When running this example, a local directory odb will be created. This directory needs to be writable for the DAP to download the sym and par.txt configuration.

Now start the DAP.

docker compose up

This will start the DAP and present the data from object storage. This example can be combined with other deployment examples to leverage all query APIs.

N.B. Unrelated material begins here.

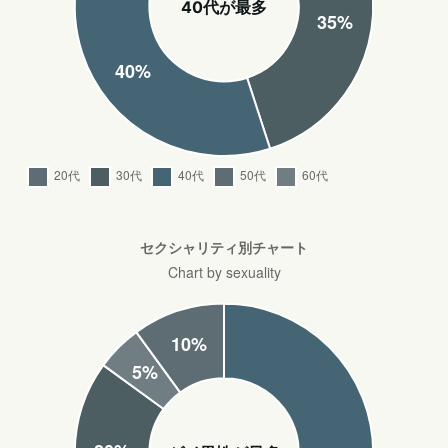
40代が最多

In the example below, an object storage tier database is deployed into Kubernetes as a pod configuration. A persistent volume claim is used to hold a local cache of the sym and par.txt files from the object storage bucket. A config map is used to hold the microservice assembly configuration.

deploy.yaml

---
apiVersion: v1
kind: PersistentVolumeClaim
metadata:
  name: odb-pvc
spec:
  accessModes:
    - ReadWriteOnce
  volumeMode: Filesystem
  resources:
    requests:
      storage: 10Gi
---
apiVersion: v1
kind: ConfigMap
metadata:
  name: odb-cm
data:
  asm.yaml: |
    name: odb
    labels:
      name: odb-example
      type: odb
    tables:
      trade:
        type: partitioned
        prtnCol: time
        columns:
          - name: time
            type: timestamp
          - name: sym
            type: symbol
          - name: price
            type: float
          - name: size
            type: float
    mounts:
      odb:
        type: object
        baseURI: file:///data/db/odb
        partition: none
    elements:
      dap:
        instances:
          odb:
            mountName: odb
            sym: s3://insights-example-data/data/sym
            par: s3://insights-example-data/data/par.txt
---
apiVersion: v1
kind: Pod
metadata:
  name: odb
spec:
  containers:
  - name: odb
    image: registry.dl.kx.com/kxi-da:1.5.0
    ports:
    - containerPort: 5080
    env:
      - name: KXI_SC
        value: odb
      - name: KXI_ASSEMBLY_FILE
        value: /cfg/asm.yaml
      - name: AWS_REGION
        value: "us-east-2"
      - name: AWS_ACCESS_KEY_ID
        value: "[redacted]"
      - name: AWS_SECRET_ACCESS_KEY
        value: "[redacted]"
      - name: KDB_LICENSE_B64
        value: "[redacted]"
    volumeMounts:
      - name: config
        mountPath: /cfg
      - name: data
        mountPath: /data/db/odb
    args: ["-p", "5080"]
  volumes:
    - name: config
      configMap:
        name: odb-cm
    - name: data
      persistentVolumeClaim:
        claimName: odb-pvc
  securityContext:
    fsGroup: 65535

To deploy this example, run the following.

kubectl apply -f deploy.yaml

This will deploy the object storage DAP tier locally into a Kubernetes cluster.